The living breathing things in front of me deserve my attention.  My friends, family, coworkers, employees deserve my attention when with me.  And those things that are really important.  Are really essential for me to lend my energy, heart and head to will get it first.  If I have time to help solve your statically cat I will but don’t hold your breath and don’t be angry when I don’t provide that “only Carrie can answer” solution within 2 milliseconds after you send your message.  If you know me and really are my friend, you know already how fricken crazy my life is.  So you’ll understand.

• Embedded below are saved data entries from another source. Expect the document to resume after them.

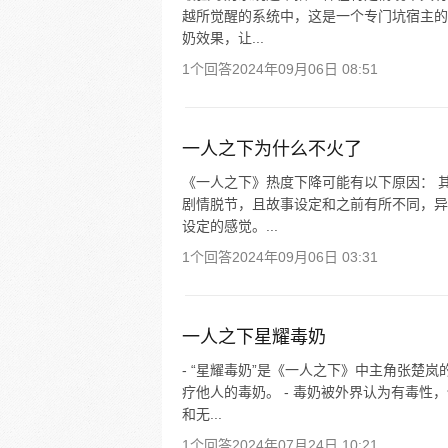
越所觉醒的系统中，这是一个专门坑宿主的
奶效果，让...
1个回答
2024年09月06日 08:51
一人之下为什么不火了
《一人之下》热度下降可能有以下原因： 
剧情脱节，且故事设定和之前有所不同，异
设定的感觉。...
1个回答
2024年09月06日 03:31
一人之下星耀毒奶
- “星耀毒奶”是《一人之下》中主角张楚
疗他人的毒奶。 - 毒奶被外界认为有毒
和无...
1个回答
2024年07月24日 10:21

If you aren’t really my friend.  Don’t really know me and it angers you that I’m not responsive, I don’t really care.  You’re not who I’m trying to please.  You’re certainly NOT interested in me or how I’m doing or what I’m doing.  So take your problem somewhere else.

I want to help animals.  Yes I do.  I do it every day.  I begin each day and end each day in the care of homeless animals, so you can’t make me feel guilty or badly that I’m not doing enough.  In fact, I suspect you know nothing about me if you think I really do have time to be at your beckon call.

So to the guy who was angry because no one is answering your call at our clinic today and wishes us sarcastically luck in the future, you won’t get my help as I can’t help you.  Your need for immediate gratification is of no interest to me.  As I told you repeatedly, our clinic is closed.  We happily will reopen for normal business and hours on Monday and I couldn’t be happier.  But til then you’ll just have to live without knowing whether or not you have an appointment in March.  If I told you the stress, strain, emotion, sadness, elation, drama, heartache, and excitement some of us had been through in the last months you still wouldn’t care.  You want your information NOW! 

Well this won’t be good for customer service, but your problem is not my problem.  Your need for immediate gratification is not mine to fulfill.  And while it seems that much of the world will side with you, I am not willing to join you.